Once you built, just go to “bin” folder and check, you could see a new folder as “Deployment”.

Open the folder and could see the manifest file has been created in the name of “ImportCSV.SSISDeploymentManifest” which will be used to send for deployment in other machines / servers.

Let us test, how it works? Double click the manifest file and follow the steps as below :

Press “Next” button.

You can deploy the package either in “File System” or “SQL Server” deployment. For this demo, let us go with default option i.e “File System” deployment. Press "Next" button.

Change the folder location, if you want, otherwise press “Next” button.

Press “Next” button.

Here, you can see the installation details and click “Finish” button to complete the deployment.
In this example, I have not included any configuration or miscellaneous files, so you could see only “ImportCSV.dtsx” file in the deployed folder.

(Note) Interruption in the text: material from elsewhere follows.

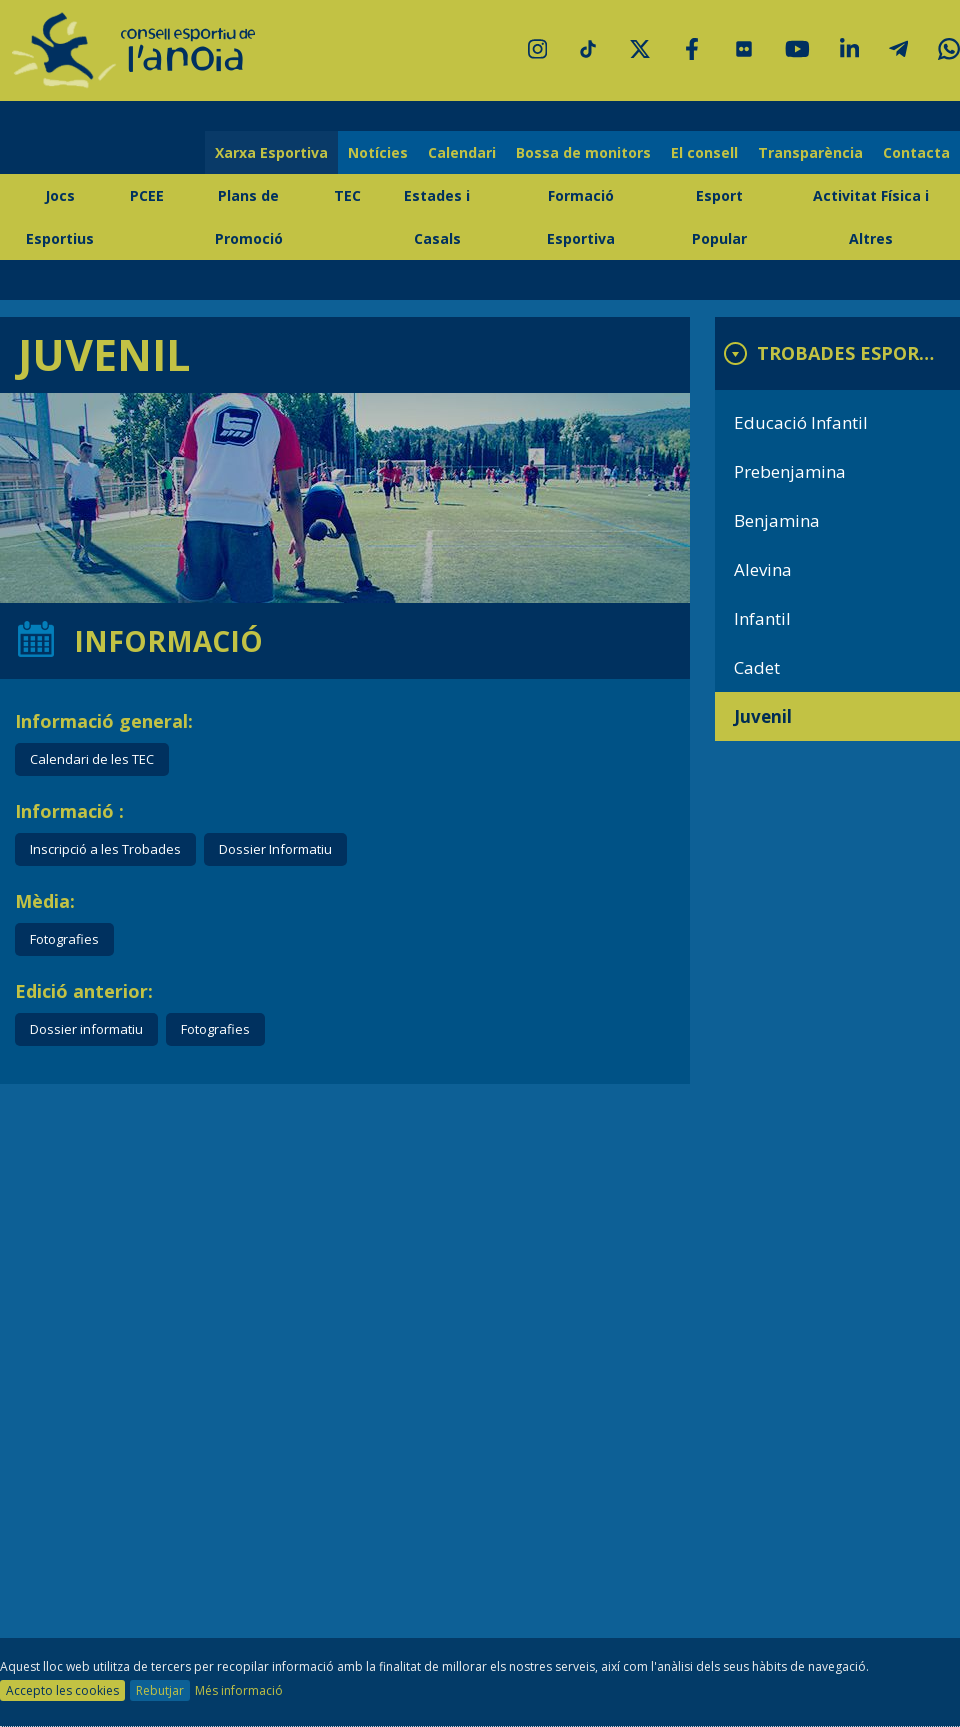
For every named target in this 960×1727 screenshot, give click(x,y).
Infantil (762, 618)
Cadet (757, 667)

Keep reading this page for XML configuration and adding miscellaneous files in the SSIS package.

Hope, you have enjoyed by reading this article and your comments on this article would be highly appreciated.:)

Note :

  1. Please keep in mind that you cannot deploy a single package, if you have multiple packages in the project. In this case all the packages will be deployed.
  2. For further info, please refer Books Online.